This Arts Advocacy Day, the stakes are much higher. As we work to make the case for the arts, we wonder, is our data keeping pace? We’re using love (or breakup) letters as a creative and fun design research method to get powerful insight into the perceptions of our stakeholders. We invite you to join us in this discovery.
Laura Ritchie is Co-founder of The Carrack, a zero-commission gallery and performance venue in Durham, North Carolina. The Carrack provides professional space at no cost to artists and fosters connections between artists and audiences through interdisciplinary programming. Laura reached out to stakeholders in The Carrack community asking for letters of love. Here are the marvelous results.
A patron, artist, writer and poet shares:
Dear Carrack Gallery,
I’d like to thank you not so much for what you are, but for how you have transformed the imagination of the community I live in.
First, however, an appreciation for what you are—a no-commission gallery with an unceasing schedule of two-week shows; a no-fee performance space; a hybrid, unpretentious art platform that can be a community gallery showing first-time artists one week and one of the more significant contemporary art galleries in the Southeast showing mid-career artists the next.
But the thing I love most about you is that you seem not to know what risk is. Galleries just don’t dare to run themselves under your rules—rolling shows so quickly, giving away your space for nothing, turning the space over to the artists for the duration of their show, coaching and supporting people who’ve never shown work or curated exhibitions through the whole process with patience and professionalism. Describe the Carrack to anyone and they will likely snort and call it unsustainable and ridiculous. But it’s proven sustainable, and it’s grown and changed and thrived.
Because of its gradual, persistent growth, the Carrack has given people here a new way to think about getting something off the ground. Its free- and open-access model is a reality not just within its four walls, but in the minds of all creative people here. When you talk with other artists or performers or organizers, they say things like “We should do something like a Carrack model.” People are regularly starting small, agile, open-model organizations to address community needs and enable creative work to happen.
Thanks so much for being that positive agitator, and for lighting the visions of so many creative people here.
An artist and supporter writes:
I was just going through some notebooks of mine when a reminder of our first “date” fell into my lap. It was the postcard from my solo exhibit, “Spectives”, at The Carrack back in 2012. It was magical. I remember feeling fully embraced and unconditionally accepted for what I brought to the gallery. I remember your generosity of spirit in giving me full access to the space to curate as I saw fit and your ongoing offers of help where I needed it. I still feel the warmth of your friends and mine who came together at the opening reception and the artist’s talk. You helped expand my connection to the larger arts community. All of this without asking anything in return. It was the beginning of a long and deep connection to you and community that thrives even today.

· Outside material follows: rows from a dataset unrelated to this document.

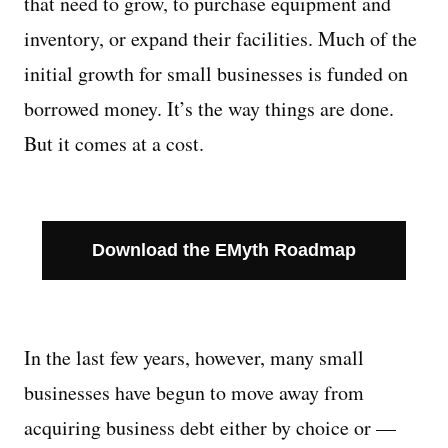
that need to grow, to purchase equipment and
inventory, or expand their facilities. Much of the
Managing Money
initial growth for small businesses is funded on
Work-Life Balance
borrowed money. It’s the way things are done.
But it comes at a cost.
Free EMyth Resources
Download the EMyth Roadmap
In the last few years, however, many small
businesses have begun to move away from
acquiring business debt either by choice or —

I know our relationship didn’t actually begin with Spectives. It started before that as soon as I discovered this quirky space on Parrish Street led by these two dreamers, John and Laura. They were talking about this zero commission gallery for artists that would give them free reign to present their work in a space over which the artists would have total control for the duration of their exhibits. I was skeptical (especially about the zero commission thing) but already in love with the idea. Since then I have been a part of every community show, every open call, every fundraiser, and even a couple of other events that I organized. It has been a wonderful love affair that I see going on far into the future.

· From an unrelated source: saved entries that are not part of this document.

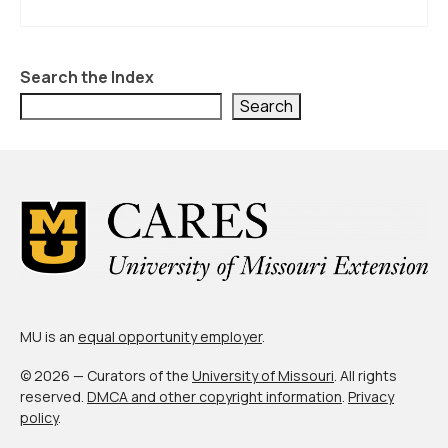
About Us
Contact Us
Search the Index
Search
MU is an
equal opportunity employer
.
© 2026 — Curators of the
University of Missouri
. All rights
reserved.
DMCA and other copyright information
.
Privacy
policy
.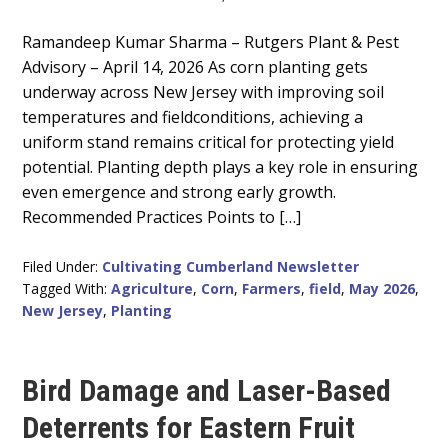
Main
Ramandeep Kumar Sharma – Rutgers Plant & Pest
Advisory – April 14, 2026 As corn planting gets
Content
underway across New Jersey with improving soil
temperatures and fieldconditions, achieving a
uniform stand remains critical for protecting yield
potential. Planting depth plays a key role in ensuring
even emergence and strong early growth.
Recommended Practices Points to […]
Filed Under:
Cultivating Cumberland Newsletter
Tagged With:
Agriculture
,
Corn
,
Farmers
,
field
,
May 2026
,
New Jersey
,
Planting
Bird Damage and Laser-Based
Deterrents for Eastern Fruit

Thank you for just being what you are. I am still feeling the same glow I felt on our first “date.” Thought you would like to know.
I love <3 the Carrack, because it puts community first.
I love <3 the Carrack because it empowers artists to do whatever they want to with the space, including posting up a politically charged performance piece in the bathroom.
Because the Carrack knows it’s important to be heard, to listen, to provide space for all voices to say what they need to say.
I love <3 that the Carrack is a zero 0% commission art-space. I love <3 that the art-loving community of Durham + the Triangle see how awesome the Carrack’s mission is, so they keep the doors open by volunteering time, money, heart, hugs…whatever they can…to reflect back the <3 love & heart that the Carrack provides us all.
Thanks for all the fun times!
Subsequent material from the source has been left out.